NOTICE: Federal Circuit Local Rule 47.6(b) states that opinions and orders which are designated as not citable as precedent shall not be employed or cited as precedent. This does not preclude assertion of issues of claim preclusion, issue preclusion, judicial estoppel, law of the case or the like based on a decision of the Court rendered in a nonprecedential opinion or order.
CONTACT INTERNATIONAL, INC., Appellant,
v.
Sheila E. WIDNALL, Secretary of the Air Force, Appellee.

No. 96-1133.

United States Court of Appeals, Federal Circuit.

Jan. 15, 1997.

Before RICH, CLEVENGER, and SCHALL, Circuit Judges.

SCHALL, Circuit Judge.

DECISION

Contact International, Inc. (Contact) appeals from the August 31, 1995 decision of the Armed Services Board of Contract Appeals (Board) in Contact International Corp., ASB CA No. 44636. In its decision, the Board sustained in part and denied in part Contact's appeal of a contracting officer's final decision denying Contact's claim for additional compensation and for damages for breach of contract under a fixed-price requirements contract between Contact and the United States Air Force (Air Force or government). Pursuant to the contract, Contact was to produce dairy products at a United States government-owned plant in Japan. We affirm.

DISCUSSION

I.

The parties entered into the contract on September 20, 1989. The contract provided for a one-year base performance period, from October 1, 1989, to September 30, 1990, with four one-year options. On September 26, the incumbent contractor, Servrite International, Ltd. (Servrite), filed a bid protest with the General Accounting Office (GAO), challenging the award to Contact. Servrite requested that performance of the new contract be stayed pending a decision on the merits of the protest, but the Air Force determined that the products covered by the contract were urgently needed and allowed Contact to continue performance.1

On November 29, 1989, the Air Force sent GAO a memorandum in which it stated that it was sustaining Servrite's protest. The Air Force informed GAO that, in view of certain discussions which had taken place between the contracting officer and Servrite prior to contract award, it was unable to determine "whether award was made to the offeror whose proposal would have been most advantageous to the Government." The Air Force advised GAO that it would be reopening discussions with Servrite and Contact, the only two offerors, and that it would be requesting the submission of best and final offers. Upon completion of that process, the Air Force wrote, the contract would be awarded "to the offeror whose proposal is most advantageous to the Government consistent with the solicitation's evaluation criteria." In view of the proposed resolution of the dispute, GAO denied Servrite's protest on January 4, 1990.
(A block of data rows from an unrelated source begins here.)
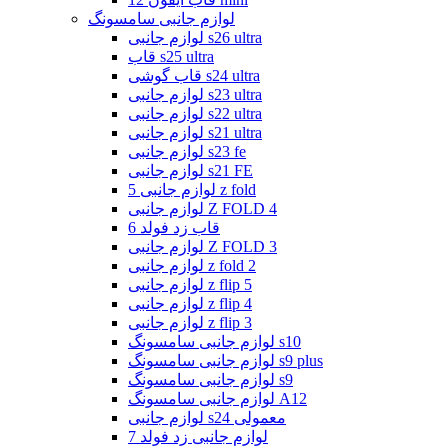
لوازم جانبی سامسونگ
لوازم جانبی s26 ultra
قاب s25 ultra
قاب گوشی s24 ultra
لوازم جانبی s23 ultra
لوازم جانبی s22 ultra
لوازم جانبی s21 ultra
لوازم جانبی s23 fe
لوازم جانبی s21 FE
لوازم جانبی 5 z fold
لوازم جانبی Z FOLD 4
قاب زد فولد 6
لوازم جانبی Z FOLD 3
لوازم جانبی z fold 2
لوازم جانبی z flip 5
لوازم جانبی z flip 4
لوازم جانبی z flip 3
لوازم جانبی سامسونگ s10
لوازم جانبی سامسونگ s9 plus
لوازم جانبی سامسونگ s9
لوازم جانبی سامسونگ A12
لوازم جانبی s24 معمولی
لوازم جانبی زد فولد 7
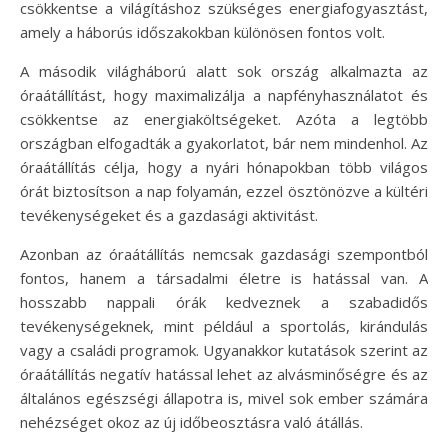
csökkentse a világításhoz szükséges energiafogyasztást,
amely a háborús időszakokban különösen fontos volt.
A második világháború alatt sok ország alkalmazta az
óraátállítást, hogy maximalizálja a napfényhasználatot és
csökkentse az energiaköltségeket. Azóta a legtöbb
országban elfogadták a gyakorlatot, bár nem mindenhol. Az
óraátállítás célja, hogy a nyári hónapokban több világos
órát biztosítson a nap folyamán, ezzel ösztönözve a kültéri
tevékenységeket és a gazdasági aktivitást.
Azonban az óraátállítás nemcsak gazdasági szempontból
fontos, hanem a társadalmi életre is hatással van. A
hosszabb nappali órák kedveznek a szabadidős
tevékenységeknek, mint például a sportolás, kirándulás
vagy a családi programok. Ugyanakkor kutatások szerint az
óraátállítás negatív hatással lehet az alvásminőségre és az
általános egészségi állapotra is, mivel sok ember számára
nehézséget okoz az új időbeosztásra való átállás.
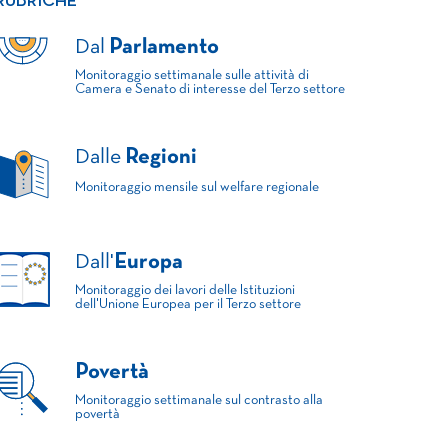
RUBRICHE
Dal
Parlamento
Monitoraggio settimanale sulle attività di
Camera e Senato di interesse del Terzo settore
Dalle
Regioni
Monitoraggio mensile sul welfare regionale
Dall'
Europa
Monitoraggio dei lavori delle Istituzioni
dell'Unione Europea per il Terzo settore
Povertà
Monitoraggio settimanale sul contrasto alla
povertà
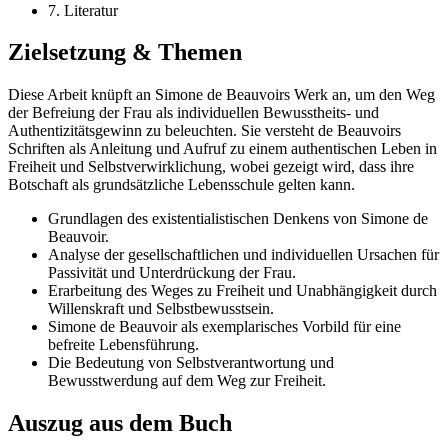
7. Literatur
Zielsetzung & Themen
Diese Arbeit knüpft an Simone de Beauvoirs Werk an, um den Weg
der Befreiung der Frau als individuellen Bewusstheits- und
Authentizitätsgewinn zu beleuchten. Sie versteht de Beauvoirs
Schriften als Anleitung und Aufruf zu einem authentischen Leben in
Freiheit und Selbstverwirklichung, wobei gezeigt wird, dass ihre
Botschaft als grundsätzliche Lebensschule gelten kann.
Grundlagen des existentialistischen Denkens von Simone de
Beauvoir.
Analyse der gesellschaftlichen und individuellen Ursachen für
Passivität und Unterdrückung der Frau.
Erarbeitung des Weges zu Freiheit und Unabhängigkeit durch
Willenskraft und Selbstbewusstsein.
Simone de Beauvoir als exemplarisches Vorbild für eine
befreite Lebensführung.
Die Bedeutung von Selbstverantwortung und
Bewusstwerdung auf dem Weg zur Freiheit.
Auszug aus dem Buch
Citing the November 29 memorandum, the contracting officer informed Contact, by letter dated December 21, 1989, that an amended request for proposals (RFP) would be issued on or about January 20, 1990, and that the resulting contract would begin on July 1. Contact challenged this decision in a protest filed with the Air Force on January 5; the Air Force denied the protest on January 19.2 On February 5, Contact lodged a further protest with GAO, in which Servrite intervened. GAO denied the protest on May 17, stating that the Air Force's proposed corrective action was "necessary in order to preserve the integrity of the competitive procurement system."

On June 7, 1990, the Air Force informed Contact that the amended RFP would issue on or about June 30 and that the new contract would begin on October 1. The amended solicitation issued on July 2, and Servrite was awarded the new contract on September 10. Contact's contract ended by its terms on September 30, 1990, with the Air Force not exercising any of the option years.

On September 27, 1991, Contact submitted a claim to the contracting officer for an equitable adjustment under the contract. Contact also sought to recover damages for breach of contract, on the ground that the Air Force had breached the contract by improperly terminating it. Contact sought to recover (i) costs for inventory which was lost due to the alleged early termination of the contract; (ii) costs arising as a result of the Air Force's failure to make orders within certain estimated volume requirements; (iii) the cost of repairing certain machinery; (iv) non-recurring costs and depreciation; (v) costs relating to pay and fringe benefits for a plant manager; and (vi) profit. After the contracting officer denied the claim, Contact appealed to the Board. The Board sustained the appeal to the extent of the cost of repairing the machinery and costs arising as a result of the Air Force's failure to make orders within estimated volume requirements. In all other respects, the Board affirmed the contracting officer's final decision and denied Contact's appeal.

II.

We review the Board's decision under the standards set forth in the Contract Disputes Act, 41 U.S.C. §§ 601-613 (1994). Under the statute:

the decision of the agency board on any question of law shall not be final or conclusive, but the decision on any question of fact shall be final and conclusive and shall not be set aside unless the decision is fraudulent, or arbitrary, or capricious, or so grossly erroneous as to necessarily imply bad faith, or if such decision is not supported by substantial evidence.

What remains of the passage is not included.